🛠️ Step-by-Step Setup for Audio Transcription with faster-whisper

1️⃣ Install WSL and a Linux Distro

Open PowerShell as Administrator and run:

wsl --install

This installs WSL and the default Ubuntu distro. If you want a specific distro:

wsl --install -d Ubuntu-22.04

After installation, restart your computer if prompted.


2️⃣ Download Python (Latest Version)

Inside your WSL terminal (Ubuntu), run:

sudo apt update
sudo apt install python3 python3-pip python3-venv -y

Check version:

python3 --version


3️⃣ Create and Install a Python Virtual Environment

Navigate to your working directory:

mkdir whisper_project && cd whisper_project
python3 -m venv venv


4️⃣ Activate the Environment

source venv/bin/activate

Your prompt should now show (venv).


5️⃣ Install faster-whisper

pip install faster-whisper

Optional: If you want GPU support (NVIDIA), install torch with CUDA:

pip install torch torchvision torchaudio --index-url <https://download.pytorch.org/whl/cu118>


6️⃣ Create a Python Script to Transcribe Audio

Create a file called transcribe.py:

nano transcribe.py

Paste this code:

from faster_whisper import WhisperModel

model = WhisperModel("base", device="cpu")  # Change to "cuda" if using GPU

segments, info = model.transcribe("input_audio.mp3", beam_size=5)

print(f"Detected language: {info.language}")
for segment in segments:
    print(f"[{segment.start:.2f}s -> {segment.end:.2f}s] {segment.text}")

Save and exit: press Ctrl+O, Enter, then Ctrl+X.


7️⃣ Copy Audio File to WSL Location

From Windows, copy your audio file to your WSL directory. Example:

copy C:\\Users\\<your_user>\\Downloads\\audio.mp3 \\\\wsl$\\Ubuntu\\home\\<your-username>\\whisper_project\\

Replace <your-username> with your actual WSL username.

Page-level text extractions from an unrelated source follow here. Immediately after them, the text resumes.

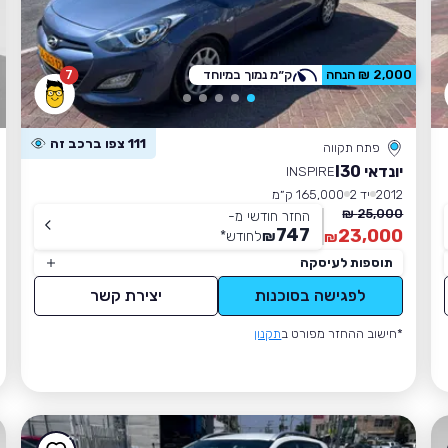
7
2,000 ₪ הנחה
ק״מ נמוך במיוחד
111 צפו ברכב זה
פתח תקווה
יונדאי I30
INSPIRE
2012
יד 2
165,000 ק״מ
25,000 ₪
החזר חודשי מ-
747
23,000
₪
לחודש
*
₪
תוספות לעיסקה
לפגישה בסוכנות
יצירת קשר
*חישוב ההחזר מפורט ב
תקנון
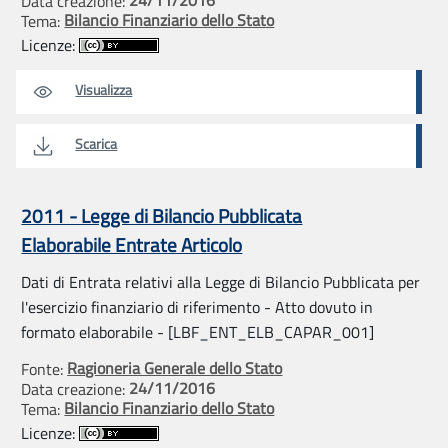
Data creazione:
Bilancio Finanziario dello Stato
Tema:
Licenze:
Visualizza
Scarica
2011 - Legge di Bilancio Pubblicata
Elaborabile Entrate Articolo
Dati di Entrata relativi alla Legge di Bilancio Pubblicata per
l'esercizio finanziario di riferimento - Atto dovuto in
formato elaborabile - [LBF_ENT_ELB_CAPAR_001]
Ragioneria Generale dello Stato
Fonte:
24/11/2016
Data creazione:
Bilancio Finanziario dello Stato
Tema:
Licenze:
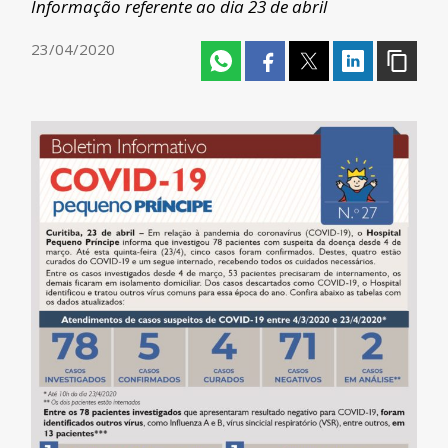
Informação referente ao dia 23 de abril
23/04/2020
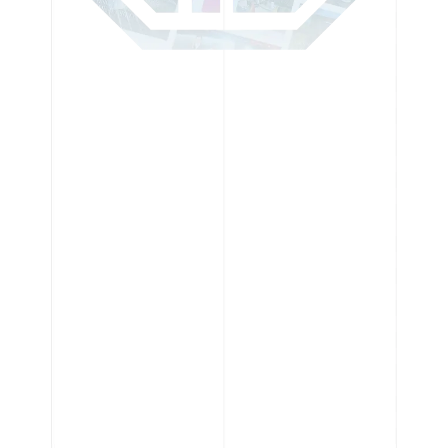
採用情報
お問い合わせ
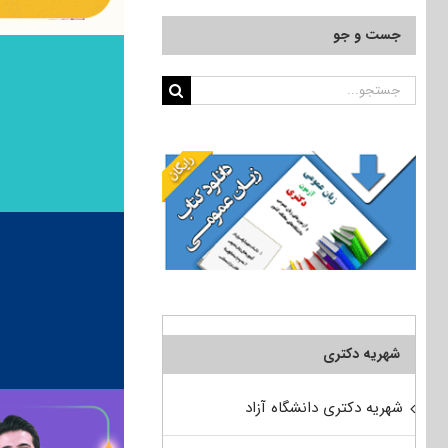
جست و جو
جستجو
برای:
شهریه دکتری
شهریه دکتری دانشگاه آزاد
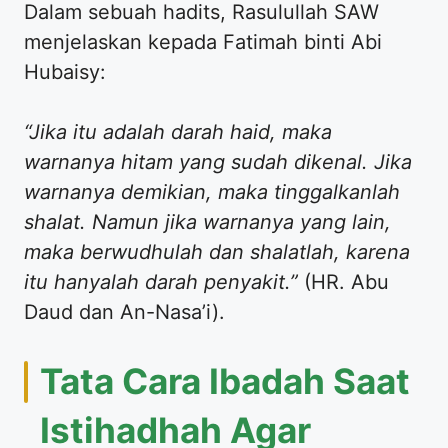
​Dalam sebuah hadits, Rasulullah SAW
menjelaskan kepada Fatimah binti Abi
Hubaisy:
“Jika itu adalah darah haid, maka
warnanya hitam yang sudah dikenal. Jika
warnanya demikian, maka tinggalkanlah
shalat. Namun jika warnanya yang lain,
maka berwudhulah dan shalatlah, karena
itu hanyalah darah penyakit.”
(HR. Abu
Daud dan An-Nasa’i).
​Tata Cara Ibadah Saat
Istihadhah Agar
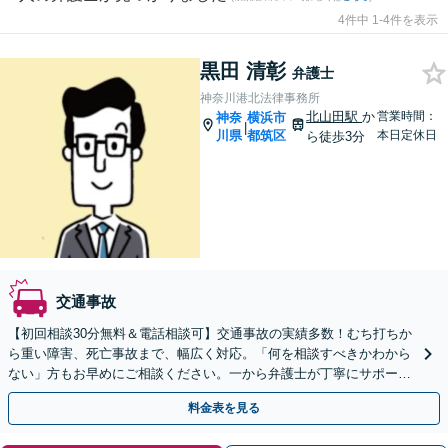
4件中 1-4件を表示
黒田 清彰
弁護士
神奈川港北法律事務所
北山田駅
か
営業時間：
神奈
横浜市
|
川県
都筑区
本日定休日
ら徒歩3分
交通事故
【初回相談30分無料＆電話相談可】交通事故の実績多数！むち打ちか
ら重い障害、死亡事故まで、幅広く対応。「何を相談すべきかわから
ない」方もお早めにご相談ください。一から弁護士が丁寧にサポート
いたします【北山田駅3分】【土日祝相談可】
料金表を見る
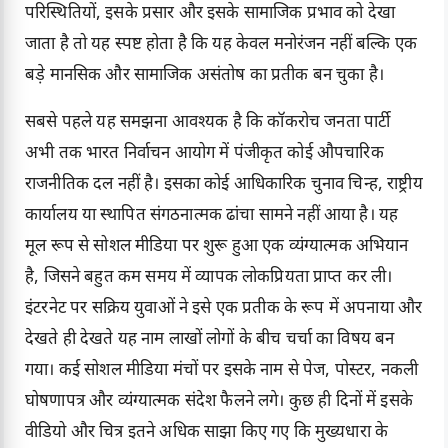
परिस्थितियों, इसके प्रसार और इसके सामाजिक प्रभाव को देखा
जाता है तो यह स्पष्ट होता है कि यह केवल मनोरंजन नहीं बल्कि एक
बड़े मानसिक और सामाजिक असंतोष का प्रतीक बन चुका है।
सबसे पहले यह समझना आवश्यक है कि कॉकरोच जनता पार्टी
अभी तक भारत निर्वाचन आयोग में पंजीकृत कोई औपचारिक
राजनीतिक दल नहीं है। इसका कोई आधिकारिक चुनाव चिन्ह, राष्ट्रीय
कार्यालय या स्थापित संगठनात्मक ढांचा सामने नहीं आया है। यह
मूल रूप से सोशल मीडिया पर शुरू हुआ एक व्यंग्यात्मक अभियान
है, जिसने बहुत कम समय में व्यापक लोकप्रियता प्राप्त कर ली।
इंटरनेट पर सक्रिय युवाओं ने इसे एक प्रतीक के रूप में अपनाया और
देखते ही देखते यह नाम लाखों लोगों के बीच चर्चा का विषय बन
गया। कई सोशल मीडिया मंचों पर इसके नाम से पेज, पोस्टर, नकली
घोषणापत्र और व्यंग्यात्मक संदेश फैलने लगे। कुछ ही दिनों में इसके
वीडियो और चित्र इतने अधिक साझा किए गए कि मुख्यधारा के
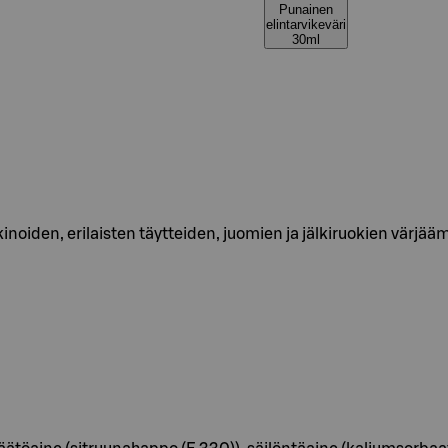
Punainen
elintarvikeväri
30ml
kinoiden, erilaisten täytteiden, juomien ja jälkiruokien värjää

8️⃣ Convert File Format (If Needed)

If your file isn’t in .mp3 or .wav, convert it using ffmpeg:

sudo apt install ffmpeg -y
ffmpeg -i input_audio.webm input_audio.mp3

ffmpeg -i input_video.mp4 -vn -acodec pcm_s16le -ar 16000 -ac 1 output_audio.wav

ffmpeg -i input_video.mp4 -vn -acodec libmp3lame -q:a 2 audio.mp3

9️⃣ Transcribe the Audio

Run the script:

python transcribe.py

You’ll see the transcription printed in your terminal. 🎧📝